А на помойке, мимо которой они проезжали, старый пылесос яростно наводил порядок, из последних сил втягивая обрывки газет, полиэтиленовые мешки и картофельные очистки.

Мотылёк и мальчик (депрессивная сказка)

Ветер подхватил его, взъерошил, едва не помял, лишил самообладания и сил. Мелькнула желтоликая китаянка Луна. Звёздная карусель закружила голову. Потом какая–то душная тьма поглотила его — и вовремя, потому что тут же ударил гром и тяжёлые дождевые косы упали с неба на землю.

Сначала он обрадовался, но вскоре понял, что радость его преждевременна. Лишённые световой подпитки крылышки враз ослабели, а мрачная притаившаяся тьма, в которой он очутился, больше напоминала хищный зев ласточки, настигшей в самый неожиданный момент. Душно пахло пылью, тяжко веяло неразборчивыми застарелыми запахами множества кухонь.

Было темно и душно. Куда бы он ни пытался двинуться, везде натыкался на шершавую пыльную стену. Хищный оскал застарелой клаустрофобии клацал зубами в непроглядном и тесном мраке.

«Мама! — невольно вырвалось у него. — Мамочка! Куда же меня занесло?»

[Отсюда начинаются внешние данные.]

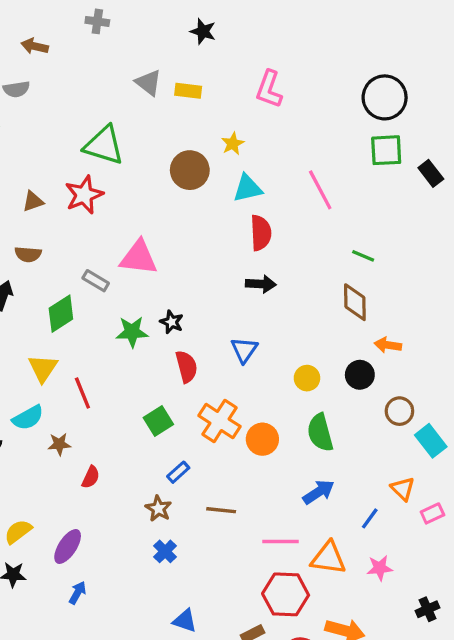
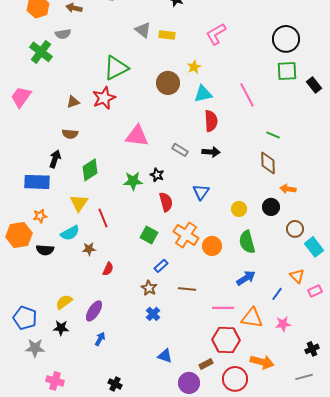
pink L-shape: (269, 89) -> (216, 34), turned 40
green triangle: (104, 145) -> (116, 68), turned -44
gray rectangle: (96, 281) -> (180, 150), moved
green square: (158, 421) -> (149, 235), turned -30

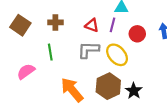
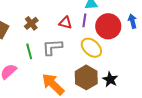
brown cross: (55, 22) -> (31, 23), turned -32
red circle: (137, 34) -> (108, 26), size x1.6
gray L-shape: (88, 50) -> (52, 47), moved

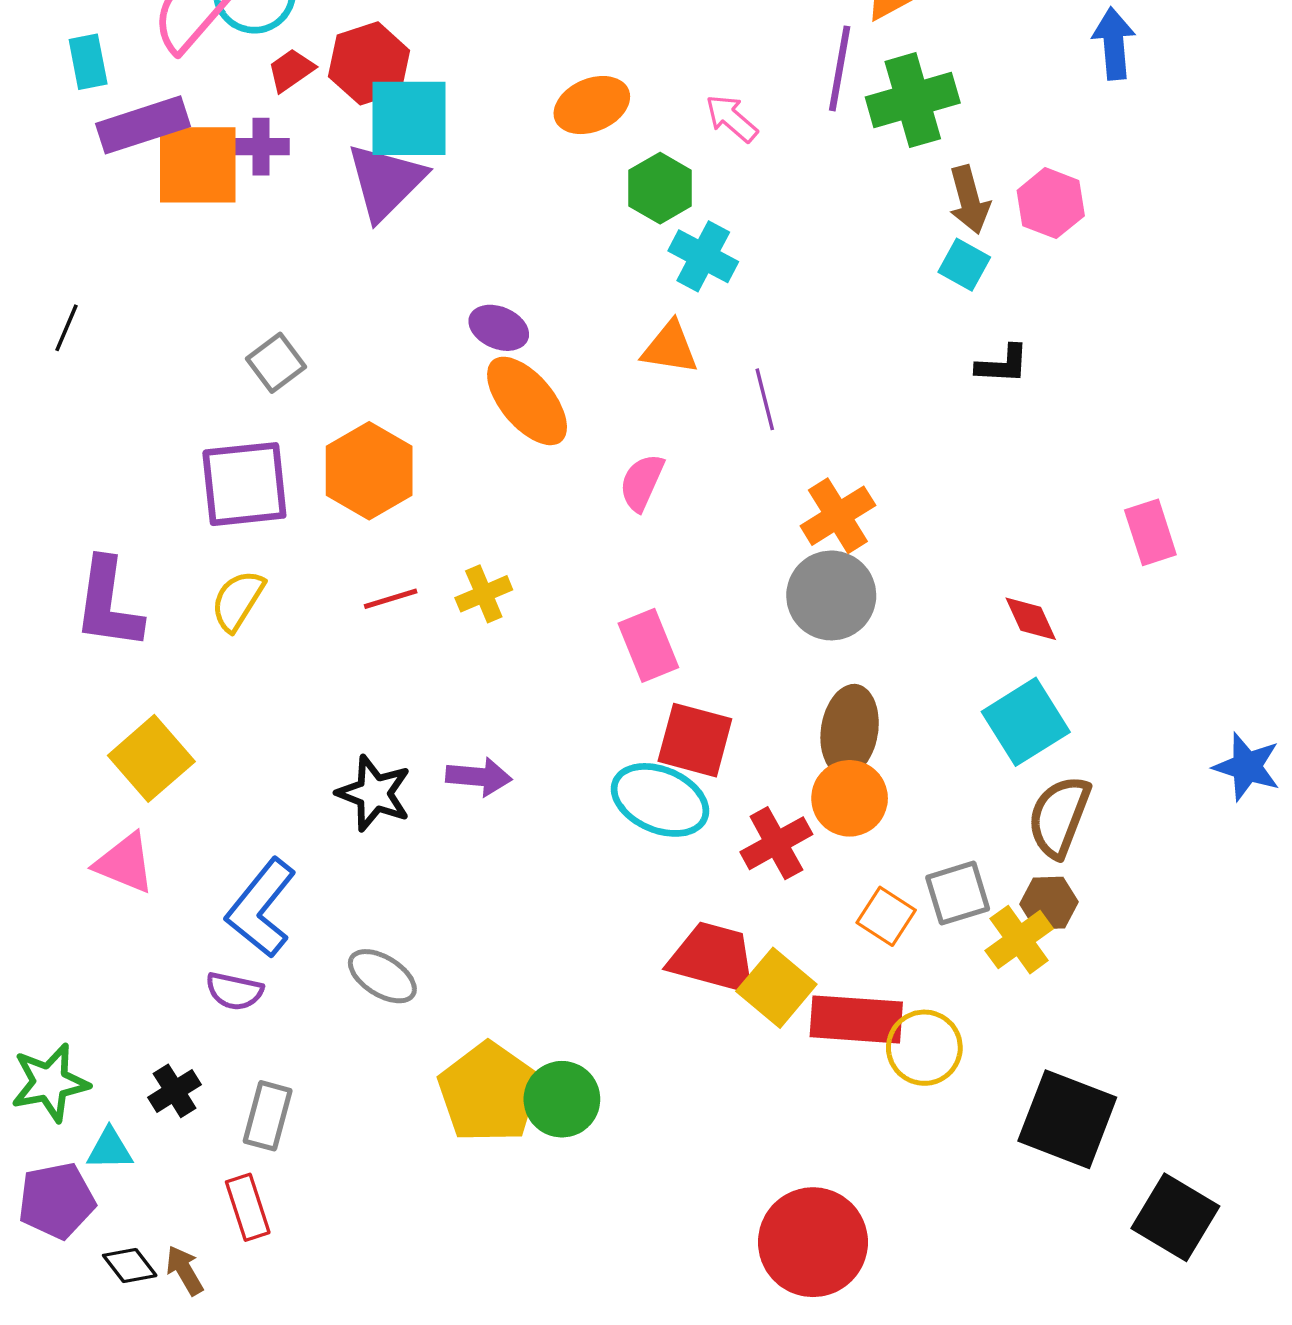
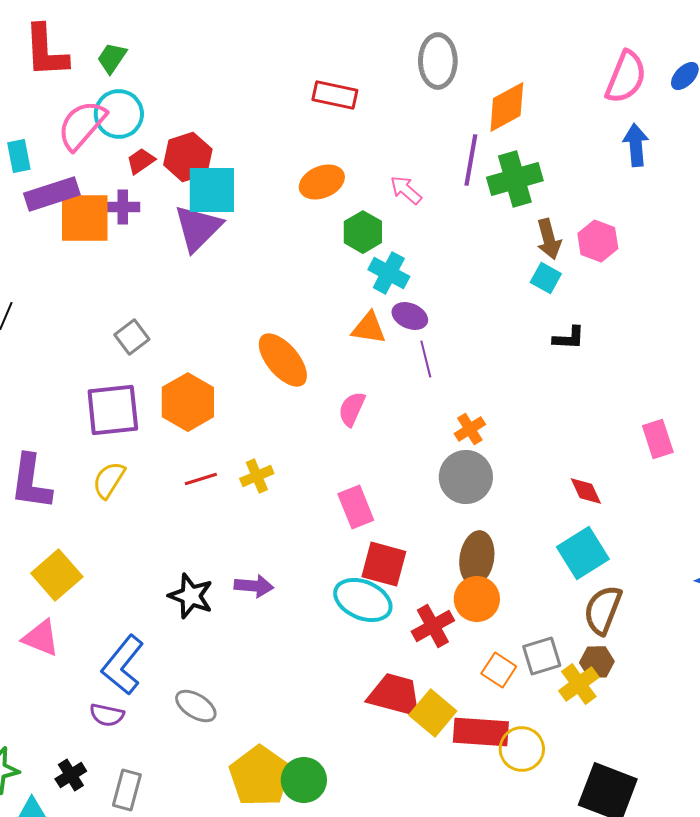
purple ellipse: (499, 328) -> (410, 316), moved
orange cross: (838, 516) -> (470, 429), size x0.7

А занесло бедолагу в вентиляционную шахту старой пятиэтажки на улице Гагарина. Только он об этом не догадывался. Он метался от одной пыльной прокопчённой стенки до другой, опускаясь всё ниже, не видя ни единого проблеска света, уже мысленно прощаясь с китаянкой Луной, звёздной каруселью, пахучими июньскими цветами и такой недолгой жизнью. Мотыльки так трепетны и слабы!

«Боже, боже!» — воскликнул он, цепляясь нежным крылышком за какой–то острый выступ, теряя равновесие и стремительно падая вниз.

И тут… О да, да! Тонкий лучик света прорезал тьму, подобно тончайшему бритвенному лезвию: где–то внизу включили свет, долгожданный свет, который оживит его крылья, даст ему силы бороться.